But as for the way we think of it, we think of data as answers to questions, so where we start.... We've been going with the open data, and we've been encouraging our stakeholders across government to do so, the people who are into open information but don't really understand the open data as well as we do because we spend our lives at it.
First, we have to decide what questions we actually want to answer. Once we know what kinds of questions we want to answer, that begins to give us some idea of what the objectives of the initiatives are going to be. Who is the target audience? Are they highly skilled? Are they less skilled? Do we know what they want? Then, based on all of that, what's the best way to provide it across the spectrum? That's from raw data to knowledge, if you want to think of it that way.
As for what we've done in the approach we've taken, our government is fully committed to open government, to open data. There's absolutely no question about that. What we've done is establish a preliminary website. It's almost a demonstration website, but it's not something that will be withdrawn. It's something that will be made bigger. There, our Office of Public Engagement is beginning to consult.
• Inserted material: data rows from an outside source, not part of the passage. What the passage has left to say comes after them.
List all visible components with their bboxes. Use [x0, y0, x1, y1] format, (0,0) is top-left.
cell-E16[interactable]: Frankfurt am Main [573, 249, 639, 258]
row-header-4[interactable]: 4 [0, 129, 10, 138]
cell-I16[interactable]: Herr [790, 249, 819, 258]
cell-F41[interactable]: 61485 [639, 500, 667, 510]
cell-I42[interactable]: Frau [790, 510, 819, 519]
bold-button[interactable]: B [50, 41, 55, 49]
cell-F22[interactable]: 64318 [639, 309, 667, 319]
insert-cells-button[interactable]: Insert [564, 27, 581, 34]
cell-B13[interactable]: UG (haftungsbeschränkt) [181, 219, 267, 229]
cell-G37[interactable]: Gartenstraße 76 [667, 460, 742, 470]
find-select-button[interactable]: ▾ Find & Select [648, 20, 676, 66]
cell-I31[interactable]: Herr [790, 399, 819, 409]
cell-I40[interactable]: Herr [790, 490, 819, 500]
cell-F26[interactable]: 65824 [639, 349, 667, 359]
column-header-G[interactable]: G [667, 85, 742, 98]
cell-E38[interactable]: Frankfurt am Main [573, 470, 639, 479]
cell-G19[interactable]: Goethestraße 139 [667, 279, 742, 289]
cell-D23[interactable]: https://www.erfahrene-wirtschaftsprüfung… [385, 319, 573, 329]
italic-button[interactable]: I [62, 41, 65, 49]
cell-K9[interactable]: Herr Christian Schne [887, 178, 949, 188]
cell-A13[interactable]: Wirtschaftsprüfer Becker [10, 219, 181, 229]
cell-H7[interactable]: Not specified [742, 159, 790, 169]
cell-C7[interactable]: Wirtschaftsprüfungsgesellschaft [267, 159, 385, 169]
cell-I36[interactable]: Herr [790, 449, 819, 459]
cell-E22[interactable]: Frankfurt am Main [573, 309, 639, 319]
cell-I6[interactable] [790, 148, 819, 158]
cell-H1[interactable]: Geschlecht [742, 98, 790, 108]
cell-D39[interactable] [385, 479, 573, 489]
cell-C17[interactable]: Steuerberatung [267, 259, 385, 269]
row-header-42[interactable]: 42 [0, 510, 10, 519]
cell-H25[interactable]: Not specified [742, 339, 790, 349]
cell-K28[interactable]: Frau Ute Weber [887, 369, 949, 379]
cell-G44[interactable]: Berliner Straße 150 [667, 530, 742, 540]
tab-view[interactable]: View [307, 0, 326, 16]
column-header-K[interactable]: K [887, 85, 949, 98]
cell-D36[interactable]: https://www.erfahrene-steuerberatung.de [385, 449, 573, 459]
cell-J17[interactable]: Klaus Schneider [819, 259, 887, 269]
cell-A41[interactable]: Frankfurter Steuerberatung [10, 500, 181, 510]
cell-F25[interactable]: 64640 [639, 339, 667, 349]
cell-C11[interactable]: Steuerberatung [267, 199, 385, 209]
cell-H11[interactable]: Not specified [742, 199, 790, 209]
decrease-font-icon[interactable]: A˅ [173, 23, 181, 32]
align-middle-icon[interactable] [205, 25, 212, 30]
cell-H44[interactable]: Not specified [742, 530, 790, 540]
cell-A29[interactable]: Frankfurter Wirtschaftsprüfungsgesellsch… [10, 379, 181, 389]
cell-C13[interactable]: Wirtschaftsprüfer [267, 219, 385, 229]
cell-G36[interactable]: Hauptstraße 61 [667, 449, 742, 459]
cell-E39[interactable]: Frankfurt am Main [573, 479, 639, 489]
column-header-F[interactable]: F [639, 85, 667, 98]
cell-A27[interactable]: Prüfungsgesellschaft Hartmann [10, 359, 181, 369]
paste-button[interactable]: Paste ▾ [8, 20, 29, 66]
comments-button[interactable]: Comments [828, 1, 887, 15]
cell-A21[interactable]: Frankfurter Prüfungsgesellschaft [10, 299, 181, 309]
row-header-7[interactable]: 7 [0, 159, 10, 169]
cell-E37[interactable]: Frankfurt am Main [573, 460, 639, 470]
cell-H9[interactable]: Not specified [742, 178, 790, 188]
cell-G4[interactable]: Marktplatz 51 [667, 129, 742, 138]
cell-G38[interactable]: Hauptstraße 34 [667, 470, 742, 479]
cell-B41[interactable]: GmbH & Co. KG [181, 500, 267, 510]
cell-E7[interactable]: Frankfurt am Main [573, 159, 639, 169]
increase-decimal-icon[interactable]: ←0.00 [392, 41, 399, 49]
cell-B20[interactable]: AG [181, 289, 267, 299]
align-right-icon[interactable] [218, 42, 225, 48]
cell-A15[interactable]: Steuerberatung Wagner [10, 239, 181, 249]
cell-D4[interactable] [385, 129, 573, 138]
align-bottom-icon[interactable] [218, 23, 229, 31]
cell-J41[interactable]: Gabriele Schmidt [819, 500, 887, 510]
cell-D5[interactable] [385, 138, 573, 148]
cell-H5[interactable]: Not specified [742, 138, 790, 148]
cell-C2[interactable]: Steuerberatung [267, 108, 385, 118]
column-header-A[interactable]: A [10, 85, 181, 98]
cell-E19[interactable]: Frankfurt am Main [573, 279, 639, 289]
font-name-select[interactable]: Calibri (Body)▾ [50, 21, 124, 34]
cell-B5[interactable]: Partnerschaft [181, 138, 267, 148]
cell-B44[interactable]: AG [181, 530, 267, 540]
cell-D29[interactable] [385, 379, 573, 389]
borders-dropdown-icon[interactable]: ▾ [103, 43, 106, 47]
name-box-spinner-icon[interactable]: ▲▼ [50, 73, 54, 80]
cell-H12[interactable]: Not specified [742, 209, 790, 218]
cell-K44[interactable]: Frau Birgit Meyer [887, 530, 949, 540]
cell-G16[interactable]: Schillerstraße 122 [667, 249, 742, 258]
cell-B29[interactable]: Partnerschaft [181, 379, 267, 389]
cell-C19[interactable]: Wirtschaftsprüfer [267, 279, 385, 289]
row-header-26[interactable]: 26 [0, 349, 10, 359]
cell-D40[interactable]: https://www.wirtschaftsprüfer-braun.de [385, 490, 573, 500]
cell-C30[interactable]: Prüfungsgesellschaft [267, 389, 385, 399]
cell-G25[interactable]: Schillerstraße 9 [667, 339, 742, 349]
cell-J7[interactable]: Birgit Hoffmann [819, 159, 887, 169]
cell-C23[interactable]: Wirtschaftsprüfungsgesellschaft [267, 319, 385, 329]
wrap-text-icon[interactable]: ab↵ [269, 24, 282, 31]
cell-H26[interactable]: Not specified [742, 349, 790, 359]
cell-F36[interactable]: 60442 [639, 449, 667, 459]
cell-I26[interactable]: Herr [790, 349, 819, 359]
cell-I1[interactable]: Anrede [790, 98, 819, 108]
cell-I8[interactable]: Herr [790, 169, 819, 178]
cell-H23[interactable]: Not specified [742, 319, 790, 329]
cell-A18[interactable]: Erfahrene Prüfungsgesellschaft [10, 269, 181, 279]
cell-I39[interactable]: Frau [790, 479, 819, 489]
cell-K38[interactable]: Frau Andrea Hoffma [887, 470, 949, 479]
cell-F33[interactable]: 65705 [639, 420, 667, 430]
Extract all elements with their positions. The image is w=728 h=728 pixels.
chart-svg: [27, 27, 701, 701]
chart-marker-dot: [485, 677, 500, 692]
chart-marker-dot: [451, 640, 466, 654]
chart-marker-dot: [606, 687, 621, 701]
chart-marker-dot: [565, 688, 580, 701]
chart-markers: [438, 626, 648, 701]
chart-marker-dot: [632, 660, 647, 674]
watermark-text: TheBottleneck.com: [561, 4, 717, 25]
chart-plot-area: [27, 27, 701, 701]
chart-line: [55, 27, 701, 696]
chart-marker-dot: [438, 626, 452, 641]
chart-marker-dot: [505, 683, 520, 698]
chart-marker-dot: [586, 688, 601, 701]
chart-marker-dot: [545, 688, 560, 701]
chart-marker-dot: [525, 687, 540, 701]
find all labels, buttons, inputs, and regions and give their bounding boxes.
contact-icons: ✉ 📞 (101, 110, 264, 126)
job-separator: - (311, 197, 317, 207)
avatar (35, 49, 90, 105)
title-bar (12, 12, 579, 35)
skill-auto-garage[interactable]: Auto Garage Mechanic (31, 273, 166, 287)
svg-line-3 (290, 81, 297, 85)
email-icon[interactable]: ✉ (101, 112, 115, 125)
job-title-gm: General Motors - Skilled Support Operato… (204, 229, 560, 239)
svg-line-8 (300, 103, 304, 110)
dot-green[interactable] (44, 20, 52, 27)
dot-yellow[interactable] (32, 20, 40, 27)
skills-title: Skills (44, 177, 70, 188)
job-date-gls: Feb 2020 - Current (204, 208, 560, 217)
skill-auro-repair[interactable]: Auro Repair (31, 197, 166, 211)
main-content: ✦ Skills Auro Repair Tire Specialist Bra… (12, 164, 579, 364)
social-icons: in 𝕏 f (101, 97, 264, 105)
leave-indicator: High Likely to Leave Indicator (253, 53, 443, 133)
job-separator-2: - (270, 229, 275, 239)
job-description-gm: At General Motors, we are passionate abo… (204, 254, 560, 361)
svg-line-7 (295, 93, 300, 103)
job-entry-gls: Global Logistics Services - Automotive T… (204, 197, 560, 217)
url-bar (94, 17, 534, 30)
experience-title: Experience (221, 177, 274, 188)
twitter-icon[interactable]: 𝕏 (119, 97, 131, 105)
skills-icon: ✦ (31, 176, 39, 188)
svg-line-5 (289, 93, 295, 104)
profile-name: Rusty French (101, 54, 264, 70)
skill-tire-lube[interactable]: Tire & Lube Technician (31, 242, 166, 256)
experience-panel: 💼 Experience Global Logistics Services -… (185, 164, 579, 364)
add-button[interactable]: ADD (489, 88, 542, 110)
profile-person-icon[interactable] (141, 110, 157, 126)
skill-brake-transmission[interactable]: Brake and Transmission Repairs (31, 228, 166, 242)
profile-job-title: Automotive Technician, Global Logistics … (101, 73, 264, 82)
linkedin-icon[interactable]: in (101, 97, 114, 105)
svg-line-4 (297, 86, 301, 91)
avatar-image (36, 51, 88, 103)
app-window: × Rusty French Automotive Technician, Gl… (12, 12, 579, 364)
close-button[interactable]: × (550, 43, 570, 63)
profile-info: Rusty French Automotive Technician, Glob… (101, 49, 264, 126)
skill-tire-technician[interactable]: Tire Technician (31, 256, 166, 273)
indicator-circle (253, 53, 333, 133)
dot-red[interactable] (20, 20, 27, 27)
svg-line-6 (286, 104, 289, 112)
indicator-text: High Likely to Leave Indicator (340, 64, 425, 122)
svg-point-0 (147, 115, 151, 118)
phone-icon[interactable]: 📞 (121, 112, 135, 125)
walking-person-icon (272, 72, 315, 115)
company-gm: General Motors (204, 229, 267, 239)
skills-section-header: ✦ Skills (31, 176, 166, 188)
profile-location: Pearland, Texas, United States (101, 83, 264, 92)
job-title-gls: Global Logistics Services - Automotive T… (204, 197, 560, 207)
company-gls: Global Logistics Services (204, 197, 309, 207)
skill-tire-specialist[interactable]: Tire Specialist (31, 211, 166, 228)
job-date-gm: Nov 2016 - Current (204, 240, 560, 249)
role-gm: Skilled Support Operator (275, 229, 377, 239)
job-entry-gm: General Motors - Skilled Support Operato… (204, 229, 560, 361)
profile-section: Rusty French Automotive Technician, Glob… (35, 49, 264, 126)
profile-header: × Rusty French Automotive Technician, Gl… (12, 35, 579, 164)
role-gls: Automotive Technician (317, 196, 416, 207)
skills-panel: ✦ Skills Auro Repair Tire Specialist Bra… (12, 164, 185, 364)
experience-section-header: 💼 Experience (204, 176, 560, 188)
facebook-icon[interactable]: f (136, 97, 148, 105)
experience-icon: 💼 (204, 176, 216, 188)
I'm finishing now, Mr. Chair, because I'm sure I must be close to 10 minutes.
They're doing a consultation to see if we can engage with people and see where their interests might lie. A big thing we're doing that's going to be very useful for a variety of reasons is that we're actually building an inventory of all data sets across government. That is not simple. It's a big job, but we do have it under way. Of course, we're making sure as we go that privacy, confidentiality, and all that sort of thing is appropriately dealt with.
Based on our consultations, and also on our judgment, because I sort of feel that we're not going to get an awful lot of feedback from our consultations based on experience.... As I said earlier, you ask them what they want, and they don't really know for sure—